(Stored data)
'''
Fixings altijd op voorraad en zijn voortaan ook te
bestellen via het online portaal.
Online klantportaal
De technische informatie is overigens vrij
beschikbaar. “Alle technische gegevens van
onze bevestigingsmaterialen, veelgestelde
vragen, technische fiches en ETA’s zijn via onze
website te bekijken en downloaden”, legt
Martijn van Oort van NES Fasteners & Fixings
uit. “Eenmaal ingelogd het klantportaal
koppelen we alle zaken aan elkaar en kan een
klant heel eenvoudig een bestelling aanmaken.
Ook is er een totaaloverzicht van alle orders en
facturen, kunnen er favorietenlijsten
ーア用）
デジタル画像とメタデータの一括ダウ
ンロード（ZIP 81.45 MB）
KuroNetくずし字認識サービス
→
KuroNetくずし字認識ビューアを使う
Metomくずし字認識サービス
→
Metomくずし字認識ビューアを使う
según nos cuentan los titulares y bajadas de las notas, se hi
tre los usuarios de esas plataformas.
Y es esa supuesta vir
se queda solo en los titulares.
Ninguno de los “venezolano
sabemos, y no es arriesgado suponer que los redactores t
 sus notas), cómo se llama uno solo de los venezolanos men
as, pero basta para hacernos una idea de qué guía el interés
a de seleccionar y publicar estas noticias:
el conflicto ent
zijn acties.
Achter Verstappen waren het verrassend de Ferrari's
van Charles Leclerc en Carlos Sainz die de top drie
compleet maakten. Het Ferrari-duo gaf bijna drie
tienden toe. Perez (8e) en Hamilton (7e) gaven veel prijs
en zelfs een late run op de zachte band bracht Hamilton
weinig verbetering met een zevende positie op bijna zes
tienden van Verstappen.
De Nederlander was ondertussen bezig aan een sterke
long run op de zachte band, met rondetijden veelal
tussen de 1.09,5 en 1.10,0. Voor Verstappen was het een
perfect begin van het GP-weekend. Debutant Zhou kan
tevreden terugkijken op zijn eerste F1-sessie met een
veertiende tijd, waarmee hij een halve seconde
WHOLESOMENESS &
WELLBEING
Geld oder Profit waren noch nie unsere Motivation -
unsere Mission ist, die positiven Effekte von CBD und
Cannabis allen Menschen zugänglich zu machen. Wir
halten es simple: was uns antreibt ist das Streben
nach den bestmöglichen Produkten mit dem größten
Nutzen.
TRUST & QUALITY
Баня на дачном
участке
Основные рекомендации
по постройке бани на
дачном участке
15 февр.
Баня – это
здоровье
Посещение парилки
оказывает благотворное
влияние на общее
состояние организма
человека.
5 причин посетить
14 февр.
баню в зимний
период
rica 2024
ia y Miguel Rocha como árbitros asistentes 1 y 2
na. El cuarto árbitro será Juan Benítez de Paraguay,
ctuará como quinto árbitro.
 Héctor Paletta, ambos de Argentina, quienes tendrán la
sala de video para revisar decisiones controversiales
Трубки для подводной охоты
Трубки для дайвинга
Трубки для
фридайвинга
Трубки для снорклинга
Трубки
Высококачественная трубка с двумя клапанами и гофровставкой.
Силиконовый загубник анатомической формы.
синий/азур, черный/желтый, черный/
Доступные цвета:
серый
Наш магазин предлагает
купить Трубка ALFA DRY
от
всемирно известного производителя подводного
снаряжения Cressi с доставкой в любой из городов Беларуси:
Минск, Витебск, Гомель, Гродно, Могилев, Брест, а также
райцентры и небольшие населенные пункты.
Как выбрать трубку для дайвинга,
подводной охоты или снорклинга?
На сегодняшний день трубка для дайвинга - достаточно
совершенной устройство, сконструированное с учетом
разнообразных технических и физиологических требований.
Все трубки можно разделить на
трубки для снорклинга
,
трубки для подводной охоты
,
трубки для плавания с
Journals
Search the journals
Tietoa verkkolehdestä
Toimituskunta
'''
'''
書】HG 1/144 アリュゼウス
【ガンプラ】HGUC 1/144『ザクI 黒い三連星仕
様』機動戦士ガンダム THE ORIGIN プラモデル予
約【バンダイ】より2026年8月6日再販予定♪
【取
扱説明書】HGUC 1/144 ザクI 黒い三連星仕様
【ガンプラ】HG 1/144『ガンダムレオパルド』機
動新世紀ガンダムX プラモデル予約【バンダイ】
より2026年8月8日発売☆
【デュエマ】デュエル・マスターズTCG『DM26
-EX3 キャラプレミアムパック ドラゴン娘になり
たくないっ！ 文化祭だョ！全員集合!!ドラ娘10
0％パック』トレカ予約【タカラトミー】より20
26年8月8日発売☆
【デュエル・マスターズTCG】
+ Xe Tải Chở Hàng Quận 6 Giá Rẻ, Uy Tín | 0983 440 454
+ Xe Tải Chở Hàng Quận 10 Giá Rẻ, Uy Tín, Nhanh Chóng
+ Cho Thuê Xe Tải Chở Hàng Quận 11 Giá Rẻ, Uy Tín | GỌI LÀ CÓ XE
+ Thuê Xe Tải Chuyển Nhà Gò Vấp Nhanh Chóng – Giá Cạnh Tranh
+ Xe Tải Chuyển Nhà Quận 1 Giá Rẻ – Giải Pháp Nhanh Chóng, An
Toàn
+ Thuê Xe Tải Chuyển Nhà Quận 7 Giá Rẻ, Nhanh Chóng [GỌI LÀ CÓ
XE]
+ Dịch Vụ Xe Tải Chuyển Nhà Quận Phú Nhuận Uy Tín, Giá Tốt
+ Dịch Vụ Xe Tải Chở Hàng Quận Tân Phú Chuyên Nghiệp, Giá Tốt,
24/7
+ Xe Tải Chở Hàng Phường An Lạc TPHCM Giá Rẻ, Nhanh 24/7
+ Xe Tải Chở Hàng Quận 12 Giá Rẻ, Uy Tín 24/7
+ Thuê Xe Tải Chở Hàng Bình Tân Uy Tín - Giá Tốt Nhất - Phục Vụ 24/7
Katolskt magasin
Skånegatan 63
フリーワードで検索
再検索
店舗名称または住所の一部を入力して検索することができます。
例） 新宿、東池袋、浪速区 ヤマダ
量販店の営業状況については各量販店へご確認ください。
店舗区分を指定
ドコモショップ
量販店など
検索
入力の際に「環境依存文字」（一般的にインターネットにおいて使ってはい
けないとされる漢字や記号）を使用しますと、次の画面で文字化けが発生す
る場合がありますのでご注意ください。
'''
» **DIRECTIONS FOR THIS TASK**:
Copy out every line above where "drie" is present.

» **FINAL ANSWER**:
van Charles Leclerc en Carlos Sainz die de top drie
compleet maakten. Het Ferrari-duo gaf bijna drie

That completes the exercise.